▶ [Problem to work on]: In the records below, find the lines that include "close" and copy each.

▶ [Excerpted data]:
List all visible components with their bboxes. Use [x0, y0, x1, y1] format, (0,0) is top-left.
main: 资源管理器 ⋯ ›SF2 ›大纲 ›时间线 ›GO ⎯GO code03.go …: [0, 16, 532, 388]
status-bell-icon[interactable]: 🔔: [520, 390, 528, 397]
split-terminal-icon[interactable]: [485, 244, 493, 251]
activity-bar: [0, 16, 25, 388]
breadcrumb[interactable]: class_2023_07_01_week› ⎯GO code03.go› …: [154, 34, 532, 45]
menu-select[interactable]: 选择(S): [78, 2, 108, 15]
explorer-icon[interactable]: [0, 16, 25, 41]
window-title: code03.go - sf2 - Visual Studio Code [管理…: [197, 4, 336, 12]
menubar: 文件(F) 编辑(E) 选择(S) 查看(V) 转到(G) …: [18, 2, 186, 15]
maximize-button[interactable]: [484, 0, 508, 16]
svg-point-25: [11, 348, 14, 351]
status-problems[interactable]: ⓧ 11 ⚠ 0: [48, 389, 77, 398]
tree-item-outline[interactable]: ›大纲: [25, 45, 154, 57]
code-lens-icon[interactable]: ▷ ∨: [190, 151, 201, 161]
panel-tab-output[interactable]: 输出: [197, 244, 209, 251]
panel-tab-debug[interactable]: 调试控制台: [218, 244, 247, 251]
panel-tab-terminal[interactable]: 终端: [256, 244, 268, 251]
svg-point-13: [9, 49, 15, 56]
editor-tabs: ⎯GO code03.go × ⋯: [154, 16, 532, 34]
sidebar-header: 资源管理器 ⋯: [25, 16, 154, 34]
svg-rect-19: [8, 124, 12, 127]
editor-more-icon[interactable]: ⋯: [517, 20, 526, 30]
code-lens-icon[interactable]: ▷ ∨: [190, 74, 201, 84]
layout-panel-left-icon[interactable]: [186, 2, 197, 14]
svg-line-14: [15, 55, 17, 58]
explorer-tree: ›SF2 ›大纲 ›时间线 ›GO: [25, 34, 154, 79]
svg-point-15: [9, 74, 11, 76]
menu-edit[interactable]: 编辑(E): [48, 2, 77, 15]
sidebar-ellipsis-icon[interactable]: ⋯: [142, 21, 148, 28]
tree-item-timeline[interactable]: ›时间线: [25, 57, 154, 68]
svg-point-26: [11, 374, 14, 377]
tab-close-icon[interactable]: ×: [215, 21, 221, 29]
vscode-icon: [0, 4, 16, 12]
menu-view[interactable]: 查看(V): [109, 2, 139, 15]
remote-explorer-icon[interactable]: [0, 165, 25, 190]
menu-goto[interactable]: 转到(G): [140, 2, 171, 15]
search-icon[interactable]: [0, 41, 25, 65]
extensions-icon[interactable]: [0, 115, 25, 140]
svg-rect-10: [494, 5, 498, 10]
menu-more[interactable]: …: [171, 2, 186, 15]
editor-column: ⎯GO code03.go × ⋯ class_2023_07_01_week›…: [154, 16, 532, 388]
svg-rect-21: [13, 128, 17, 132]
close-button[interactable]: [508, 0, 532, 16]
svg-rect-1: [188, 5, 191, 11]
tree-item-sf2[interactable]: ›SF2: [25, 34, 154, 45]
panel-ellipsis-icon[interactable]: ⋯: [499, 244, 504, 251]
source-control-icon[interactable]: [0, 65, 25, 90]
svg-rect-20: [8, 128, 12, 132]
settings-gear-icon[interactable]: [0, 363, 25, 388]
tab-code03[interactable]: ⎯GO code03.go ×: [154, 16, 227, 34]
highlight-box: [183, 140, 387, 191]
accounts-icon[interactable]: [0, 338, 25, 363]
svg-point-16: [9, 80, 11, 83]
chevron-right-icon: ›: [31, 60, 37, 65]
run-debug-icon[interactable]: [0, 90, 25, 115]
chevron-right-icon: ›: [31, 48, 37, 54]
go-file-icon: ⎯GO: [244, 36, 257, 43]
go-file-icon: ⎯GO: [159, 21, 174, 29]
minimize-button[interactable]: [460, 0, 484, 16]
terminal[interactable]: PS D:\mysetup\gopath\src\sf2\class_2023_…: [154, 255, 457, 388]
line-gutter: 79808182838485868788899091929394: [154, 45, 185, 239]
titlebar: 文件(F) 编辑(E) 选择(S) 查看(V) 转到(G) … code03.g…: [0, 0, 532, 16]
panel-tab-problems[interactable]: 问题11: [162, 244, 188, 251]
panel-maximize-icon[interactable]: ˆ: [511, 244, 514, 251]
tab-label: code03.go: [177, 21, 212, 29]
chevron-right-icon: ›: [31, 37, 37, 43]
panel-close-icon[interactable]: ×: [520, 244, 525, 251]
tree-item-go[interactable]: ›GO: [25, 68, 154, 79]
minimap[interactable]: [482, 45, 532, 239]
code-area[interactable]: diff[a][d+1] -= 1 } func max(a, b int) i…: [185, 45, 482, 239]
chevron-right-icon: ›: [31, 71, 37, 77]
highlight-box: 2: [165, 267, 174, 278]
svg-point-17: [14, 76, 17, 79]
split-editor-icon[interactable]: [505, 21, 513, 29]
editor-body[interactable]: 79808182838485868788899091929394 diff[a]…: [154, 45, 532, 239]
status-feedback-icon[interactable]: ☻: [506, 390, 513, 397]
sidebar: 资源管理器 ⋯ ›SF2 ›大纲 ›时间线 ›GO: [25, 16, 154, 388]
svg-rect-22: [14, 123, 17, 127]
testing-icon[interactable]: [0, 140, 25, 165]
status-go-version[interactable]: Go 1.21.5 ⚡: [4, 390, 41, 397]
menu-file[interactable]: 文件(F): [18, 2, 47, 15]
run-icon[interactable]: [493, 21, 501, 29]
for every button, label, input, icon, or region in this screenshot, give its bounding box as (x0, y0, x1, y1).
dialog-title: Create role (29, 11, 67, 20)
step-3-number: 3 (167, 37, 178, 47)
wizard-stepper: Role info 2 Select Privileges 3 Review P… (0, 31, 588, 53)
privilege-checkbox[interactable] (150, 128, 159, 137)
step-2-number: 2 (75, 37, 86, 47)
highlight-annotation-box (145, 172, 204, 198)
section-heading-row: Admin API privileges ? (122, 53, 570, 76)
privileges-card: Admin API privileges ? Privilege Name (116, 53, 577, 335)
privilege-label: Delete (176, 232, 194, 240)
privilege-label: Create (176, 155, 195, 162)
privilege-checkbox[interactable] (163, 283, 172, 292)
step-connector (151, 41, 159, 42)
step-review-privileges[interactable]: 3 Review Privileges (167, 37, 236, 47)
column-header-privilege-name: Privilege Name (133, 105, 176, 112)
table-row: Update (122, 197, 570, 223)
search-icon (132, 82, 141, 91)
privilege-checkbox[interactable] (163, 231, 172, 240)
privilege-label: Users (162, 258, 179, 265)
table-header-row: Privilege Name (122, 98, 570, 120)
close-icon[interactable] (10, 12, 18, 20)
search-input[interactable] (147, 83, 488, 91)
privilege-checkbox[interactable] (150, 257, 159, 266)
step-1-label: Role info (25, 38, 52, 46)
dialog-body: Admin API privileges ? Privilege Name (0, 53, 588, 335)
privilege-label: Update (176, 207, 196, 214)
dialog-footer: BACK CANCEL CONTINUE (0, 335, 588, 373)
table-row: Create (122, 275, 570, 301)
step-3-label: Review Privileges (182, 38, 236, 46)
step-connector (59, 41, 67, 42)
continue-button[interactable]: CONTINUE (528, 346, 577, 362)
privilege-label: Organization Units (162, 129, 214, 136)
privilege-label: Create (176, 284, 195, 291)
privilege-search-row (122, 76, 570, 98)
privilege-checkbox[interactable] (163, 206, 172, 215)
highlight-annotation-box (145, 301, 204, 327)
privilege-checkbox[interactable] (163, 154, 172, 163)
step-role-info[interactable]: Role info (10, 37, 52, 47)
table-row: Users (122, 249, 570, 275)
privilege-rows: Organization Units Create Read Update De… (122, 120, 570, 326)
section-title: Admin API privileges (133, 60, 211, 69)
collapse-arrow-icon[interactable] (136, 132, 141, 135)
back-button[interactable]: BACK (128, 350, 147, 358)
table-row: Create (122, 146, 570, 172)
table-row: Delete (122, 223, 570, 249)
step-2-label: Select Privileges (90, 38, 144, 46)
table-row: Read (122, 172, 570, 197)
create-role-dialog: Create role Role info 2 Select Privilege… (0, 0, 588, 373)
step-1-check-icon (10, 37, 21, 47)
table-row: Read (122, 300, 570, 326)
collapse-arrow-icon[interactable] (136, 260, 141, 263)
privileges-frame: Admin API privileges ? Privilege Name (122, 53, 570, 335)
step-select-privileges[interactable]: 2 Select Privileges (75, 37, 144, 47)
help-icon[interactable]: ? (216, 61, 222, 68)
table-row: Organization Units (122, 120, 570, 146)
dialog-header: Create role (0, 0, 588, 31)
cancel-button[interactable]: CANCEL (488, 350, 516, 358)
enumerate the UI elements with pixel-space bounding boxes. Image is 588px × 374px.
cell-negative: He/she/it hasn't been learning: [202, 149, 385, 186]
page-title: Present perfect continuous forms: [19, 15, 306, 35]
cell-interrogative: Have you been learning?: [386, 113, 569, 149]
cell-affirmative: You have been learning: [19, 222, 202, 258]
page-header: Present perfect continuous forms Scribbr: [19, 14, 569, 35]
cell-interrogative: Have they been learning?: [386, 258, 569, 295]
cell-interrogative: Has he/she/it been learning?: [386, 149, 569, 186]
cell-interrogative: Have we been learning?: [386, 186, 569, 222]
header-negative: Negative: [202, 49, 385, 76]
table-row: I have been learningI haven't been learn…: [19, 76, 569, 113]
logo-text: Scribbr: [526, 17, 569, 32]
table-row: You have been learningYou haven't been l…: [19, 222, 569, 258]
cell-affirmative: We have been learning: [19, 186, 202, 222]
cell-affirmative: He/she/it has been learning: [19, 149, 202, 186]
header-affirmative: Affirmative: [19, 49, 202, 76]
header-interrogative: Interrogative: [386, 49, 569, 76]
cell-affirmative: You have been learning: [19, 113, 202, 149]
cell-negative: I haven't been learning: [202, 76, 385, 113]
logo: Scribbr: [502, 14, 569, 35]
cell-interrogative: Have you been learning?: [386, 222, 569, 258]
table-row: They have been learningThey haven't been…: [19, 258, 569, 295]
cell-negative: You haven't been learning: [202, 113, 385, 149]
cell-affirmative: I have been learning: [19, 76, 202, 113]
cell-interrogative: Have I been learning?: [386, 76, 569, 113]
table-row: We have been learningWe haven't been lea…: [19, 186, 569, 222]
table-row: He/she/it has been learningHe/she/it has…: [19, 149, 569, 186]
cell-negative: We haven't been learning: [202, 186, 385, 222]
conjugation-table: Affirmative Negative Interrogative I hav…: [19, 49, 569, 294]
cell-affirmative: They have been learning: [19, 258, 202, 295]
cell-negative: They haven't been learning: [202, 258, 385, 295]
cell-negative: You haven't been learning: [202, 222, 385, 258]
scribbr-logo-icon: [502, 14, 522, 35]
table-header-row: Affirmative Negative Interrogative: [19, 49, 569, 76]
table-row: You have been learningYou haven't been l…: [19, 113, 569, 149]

▶ [Exercise output]:
tab-close-icon[interactable]: ×: [215, 21, 221, 29]
close-button[interactable]: [508, 0, 532, 16]
panel-close-icon[interactable]: ×: [520, 244, 525, 251]
close-icon[interactable] (10, 12, 18, 20)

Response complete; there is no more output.